■ RECORDS SUPPLIED ■
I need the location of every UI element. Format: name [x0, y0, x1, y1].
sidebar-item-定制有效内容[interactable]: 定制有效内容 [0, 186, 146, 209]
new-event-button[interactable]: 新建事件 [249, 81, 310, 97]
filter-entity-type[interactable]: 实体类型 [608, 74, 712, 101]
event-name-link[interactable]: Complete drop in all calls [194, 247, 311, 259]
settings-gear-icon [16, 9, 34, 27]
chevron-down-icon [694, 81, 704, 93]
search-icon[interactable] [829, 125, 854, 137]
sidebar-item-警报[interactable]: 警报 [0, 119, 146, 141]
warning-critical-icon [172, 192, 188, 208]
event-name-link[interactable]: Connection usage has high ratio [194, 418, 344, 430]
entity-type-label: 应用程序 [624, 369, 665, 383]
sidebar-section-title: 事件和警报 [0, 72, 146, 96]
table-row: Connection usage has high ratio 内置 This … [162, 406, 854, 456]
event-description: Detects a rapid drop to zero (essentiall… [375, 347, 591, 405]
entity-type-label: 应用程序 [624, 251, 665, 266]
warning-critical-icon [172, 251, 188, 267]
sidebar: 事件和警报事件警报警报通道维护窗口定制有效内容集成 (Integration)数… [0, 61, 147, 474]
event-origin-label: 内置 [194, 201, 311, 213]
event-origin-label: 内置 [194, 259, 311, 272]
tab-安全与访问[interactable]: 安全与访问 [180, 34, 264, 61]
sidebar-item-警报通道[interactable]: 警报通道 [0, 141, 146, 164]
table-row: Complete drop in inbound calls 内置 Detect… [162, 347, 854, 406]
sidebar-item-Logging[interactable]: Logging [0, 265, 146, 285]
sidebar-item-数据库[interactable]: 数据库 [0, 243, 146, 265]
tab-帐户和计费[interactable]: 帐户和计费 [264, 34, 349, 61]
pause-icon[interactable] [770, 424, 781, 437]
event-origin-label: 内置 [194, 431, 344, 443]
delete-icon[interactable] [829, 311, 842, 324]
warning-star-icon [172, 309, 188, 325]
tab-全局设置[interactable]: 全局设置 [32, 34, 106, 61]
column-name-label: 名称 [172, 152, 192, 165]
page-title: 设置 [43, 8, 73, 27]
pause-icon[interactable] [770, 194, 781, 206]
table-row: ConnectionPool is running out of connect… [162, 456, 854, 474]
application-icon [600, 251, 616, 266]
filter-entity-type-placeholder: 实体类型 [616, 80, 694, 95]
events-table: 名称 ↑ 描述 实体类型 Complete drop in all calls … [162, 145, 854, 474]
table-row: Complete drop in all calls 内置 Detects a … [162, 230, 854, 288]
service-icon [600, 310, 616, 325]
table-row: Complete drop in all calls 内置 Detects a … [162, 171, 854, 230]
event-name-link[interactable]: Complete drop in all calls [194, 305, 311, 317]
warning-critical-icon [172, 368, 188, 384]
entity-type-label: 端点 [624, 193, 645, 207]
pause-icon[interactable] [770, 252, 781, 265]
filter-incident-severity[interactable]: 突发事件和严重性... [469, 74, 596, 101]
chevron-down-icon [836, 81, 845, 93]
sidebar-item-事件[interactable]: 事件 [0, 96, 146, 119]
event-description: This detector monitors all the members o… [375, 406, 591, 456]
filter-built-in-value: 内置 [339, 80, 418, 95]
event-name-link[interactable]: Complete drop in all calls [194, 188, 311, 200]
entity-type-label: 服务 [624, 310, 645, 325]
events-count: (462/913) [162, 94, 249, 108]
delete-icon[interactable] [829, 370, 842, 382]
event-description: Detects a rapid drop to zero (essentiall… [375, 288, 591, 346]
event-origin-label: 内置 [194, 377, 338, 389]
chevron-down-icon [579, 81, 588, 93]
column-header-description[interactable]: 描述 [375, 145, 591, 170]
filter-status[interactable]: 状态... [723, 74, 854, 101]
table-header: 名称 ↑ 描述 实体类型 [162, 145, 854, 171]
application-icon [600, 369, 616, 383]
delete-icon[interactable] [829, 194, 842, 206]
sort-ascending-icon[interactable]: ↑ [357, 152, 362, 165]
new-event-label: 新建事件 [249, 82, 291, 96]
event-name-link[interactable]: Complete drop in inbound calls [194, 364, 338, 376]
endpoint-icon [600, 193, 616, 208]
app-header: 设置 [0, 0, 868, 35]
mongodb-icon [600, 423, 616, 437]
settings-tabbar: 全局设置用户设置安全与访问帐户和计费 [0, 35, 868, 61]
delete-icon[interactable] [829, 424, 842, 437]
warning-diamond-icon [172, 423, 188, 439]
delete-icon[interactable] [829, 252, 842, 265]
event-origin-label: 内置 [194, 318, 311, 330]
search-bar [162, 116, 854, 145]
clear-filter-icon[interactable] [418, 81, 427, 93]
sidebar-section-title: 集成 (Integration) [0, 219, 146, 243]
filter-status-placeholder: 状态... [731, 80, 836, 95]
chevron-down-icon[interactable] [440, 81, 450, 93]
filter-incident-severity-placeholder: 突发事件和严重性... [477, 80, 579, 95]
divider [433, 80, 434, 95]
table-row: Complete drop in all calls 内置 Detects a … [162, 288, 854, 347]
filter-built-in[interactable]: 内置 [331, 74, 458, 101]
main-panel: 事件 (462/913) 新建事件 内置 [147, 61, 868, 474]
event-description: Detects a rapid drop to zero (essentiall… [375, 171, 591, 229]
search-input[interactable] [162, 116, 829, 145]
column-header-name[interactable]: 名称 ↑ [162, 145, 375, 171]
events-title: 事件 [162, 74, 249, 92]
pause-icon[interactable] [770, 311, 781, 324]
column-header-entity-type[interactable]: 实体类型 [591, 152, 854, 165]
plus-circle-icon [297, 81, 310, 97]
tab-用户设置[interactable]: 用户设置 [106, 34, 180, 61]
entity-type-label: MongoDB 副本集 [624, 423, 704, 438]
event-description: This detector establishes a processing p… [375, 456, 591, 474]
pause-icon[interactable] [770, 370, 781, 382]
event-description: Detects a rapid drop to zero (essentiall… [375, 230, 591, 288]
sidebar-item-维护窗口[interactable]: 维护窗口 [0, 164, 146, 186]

...

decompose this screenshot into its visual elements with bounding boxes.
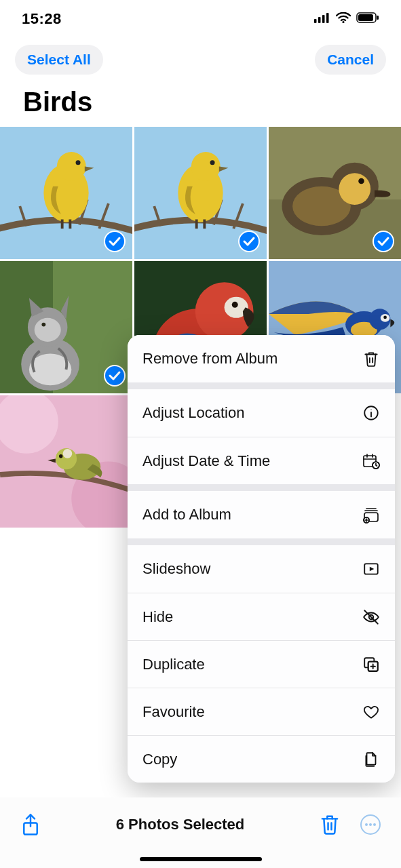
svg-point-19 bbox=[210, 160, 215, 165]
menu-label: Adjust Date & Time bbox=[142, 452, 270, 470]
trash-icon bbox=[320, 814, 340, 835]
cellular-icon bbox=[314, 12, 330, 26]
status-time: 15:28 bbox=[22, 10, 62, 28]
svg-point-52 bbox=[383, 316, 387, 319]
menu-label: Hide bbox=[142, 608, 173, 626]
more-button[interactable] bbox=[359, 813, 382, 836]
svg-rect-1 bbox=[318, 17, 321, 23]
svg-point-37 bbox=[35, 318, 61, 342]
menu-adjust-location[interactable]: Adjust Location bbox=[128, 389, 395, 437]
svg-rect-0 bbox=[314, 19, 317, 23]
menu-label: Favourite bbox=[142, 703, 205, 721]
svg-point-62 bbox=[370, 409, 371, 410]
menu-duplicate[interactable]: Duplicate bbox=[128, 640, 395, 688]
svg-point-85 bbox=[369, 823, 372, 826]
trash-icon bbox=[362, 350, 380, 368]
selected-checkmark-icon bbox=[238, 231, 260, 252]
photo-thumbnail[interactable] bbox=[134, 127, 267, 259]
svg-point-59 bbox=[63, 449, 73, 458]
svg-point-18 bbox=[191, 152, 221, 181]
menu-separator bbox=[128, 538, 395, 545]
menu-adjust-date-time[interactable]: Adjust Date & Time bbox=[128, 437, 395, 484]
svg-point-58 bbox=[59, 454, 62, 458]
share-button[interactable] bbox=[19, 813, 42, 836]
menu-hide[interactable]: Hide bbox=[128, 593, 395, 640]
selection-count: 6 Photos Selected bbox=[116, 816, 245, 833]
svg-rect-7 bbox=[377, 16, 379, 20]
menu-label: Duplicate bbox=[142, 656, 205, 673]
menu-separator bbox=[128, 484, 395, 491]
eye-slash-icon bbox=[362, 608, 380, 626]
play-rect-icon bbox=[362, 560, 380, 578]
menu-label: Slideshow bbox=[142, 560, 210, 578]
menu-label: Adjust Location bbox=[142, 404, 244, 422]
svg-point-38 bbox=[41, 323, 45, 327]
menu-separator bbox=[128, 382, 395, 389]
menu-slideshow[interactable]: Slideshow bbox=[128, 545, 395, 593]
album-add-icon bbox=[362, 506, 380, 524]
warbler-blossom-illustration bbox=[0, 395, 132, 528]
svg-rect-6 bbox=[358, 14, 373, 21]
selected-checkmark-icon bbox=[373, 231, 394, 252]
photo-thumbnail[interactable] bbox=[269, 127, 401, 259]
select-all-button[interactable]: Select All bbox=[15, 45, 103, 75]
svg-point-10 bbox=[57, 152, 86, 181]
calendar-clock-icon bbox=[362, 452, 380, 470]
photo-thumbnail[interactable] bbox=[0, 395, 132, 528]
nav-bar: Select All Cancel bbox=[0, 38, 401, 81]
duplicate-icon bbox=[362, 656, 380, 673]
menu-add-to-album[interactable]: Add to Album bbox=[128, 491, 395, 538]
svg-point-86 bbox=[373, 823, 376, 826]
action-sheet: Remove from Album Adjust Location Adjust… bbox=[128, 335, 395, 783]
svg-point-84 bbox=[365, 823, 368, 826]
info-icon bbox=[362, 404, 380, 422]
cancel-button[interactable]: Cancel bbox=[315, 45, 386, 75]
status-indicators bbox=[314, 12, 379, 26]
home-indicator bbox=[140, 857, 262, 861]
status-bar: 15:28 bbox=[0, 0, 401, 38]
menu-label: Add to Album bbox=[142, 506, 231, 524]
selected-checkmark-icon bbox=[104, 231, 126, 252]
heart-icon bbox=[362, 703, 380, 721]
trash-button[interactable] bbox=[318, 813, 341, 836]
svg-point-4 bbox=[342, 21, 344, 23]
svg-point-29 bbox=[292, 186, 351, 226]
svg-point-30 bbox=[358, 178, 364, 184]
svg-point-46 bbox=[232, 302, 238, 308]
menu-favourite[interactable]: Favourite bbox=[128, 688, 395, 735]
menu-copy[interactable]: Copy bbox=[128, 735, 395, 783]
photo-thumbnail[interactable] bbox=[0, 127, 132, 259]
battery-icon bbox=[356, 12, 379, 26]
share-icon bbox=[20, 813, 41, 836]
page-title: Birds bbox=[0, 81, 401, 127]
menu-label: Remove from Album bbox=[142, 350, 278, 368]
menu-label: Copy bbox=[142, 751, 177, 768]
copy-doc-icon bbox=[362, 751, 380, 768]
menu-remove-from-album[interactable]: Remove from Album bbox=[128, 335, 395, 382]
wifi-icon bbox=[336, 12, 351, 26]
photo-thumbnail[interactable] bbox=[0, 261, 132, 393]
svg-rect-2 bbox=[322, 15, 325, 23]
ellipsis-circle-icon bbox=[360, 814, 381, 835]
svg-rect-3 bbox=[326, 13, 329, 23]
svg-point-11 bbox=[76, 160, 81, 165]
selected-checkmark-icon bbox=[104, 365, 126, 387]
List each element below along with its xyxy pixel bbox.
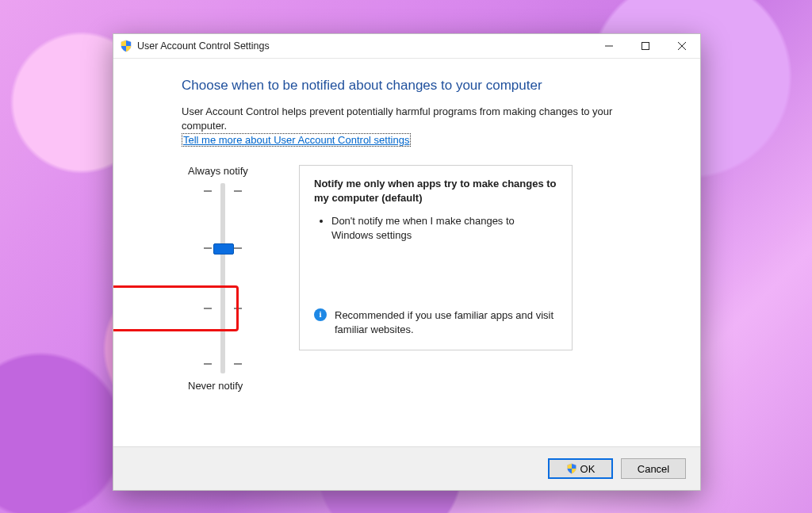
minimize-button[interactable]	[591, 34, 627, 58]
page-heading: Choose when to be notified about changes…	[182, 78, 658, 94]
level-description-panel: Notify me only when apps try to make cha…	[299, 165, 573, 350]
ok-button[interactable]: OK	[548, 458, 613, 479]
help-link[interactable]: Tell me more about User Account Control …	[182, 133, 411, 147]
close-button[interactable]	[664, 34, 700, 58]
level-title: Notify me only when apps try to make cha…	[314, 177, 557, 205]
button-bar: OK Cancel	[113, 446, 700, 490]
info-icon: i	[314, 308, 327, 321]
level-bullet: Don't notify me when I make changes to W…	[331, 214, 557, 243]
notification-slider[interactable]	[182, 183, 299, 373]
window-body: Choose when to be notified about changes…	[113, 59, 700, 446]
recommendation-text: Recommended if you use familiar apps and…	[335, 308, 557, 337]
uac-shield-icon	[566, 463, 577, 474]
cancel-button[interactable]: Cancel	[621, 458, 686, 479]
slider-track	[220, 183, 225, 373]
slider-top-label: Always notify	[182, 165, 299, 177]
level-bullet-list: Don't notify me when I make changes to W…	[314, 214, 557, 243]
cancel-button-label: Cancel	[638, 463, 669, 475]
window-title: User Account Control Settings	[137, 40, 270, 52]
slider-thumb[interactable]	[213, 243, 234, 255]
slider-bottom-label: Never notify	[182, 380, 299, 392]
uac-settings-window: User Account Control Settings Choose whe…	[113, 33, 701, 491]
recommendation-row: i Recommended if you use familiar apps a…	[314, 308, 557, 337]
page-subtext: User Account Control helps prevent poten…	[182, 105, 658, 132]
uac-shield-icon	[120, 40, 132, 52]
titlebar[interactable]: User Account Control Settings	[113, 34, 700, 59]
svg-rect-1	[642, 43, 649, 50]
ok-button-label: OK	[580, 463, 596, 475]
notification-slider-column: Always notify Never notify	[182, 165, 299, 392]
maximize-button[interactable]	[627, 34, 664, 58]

■ WHAT IS REQUIRED ■
Only a number is wanted: how many lines of the data above contain "新建事件"?

■ OUTPUT ■
3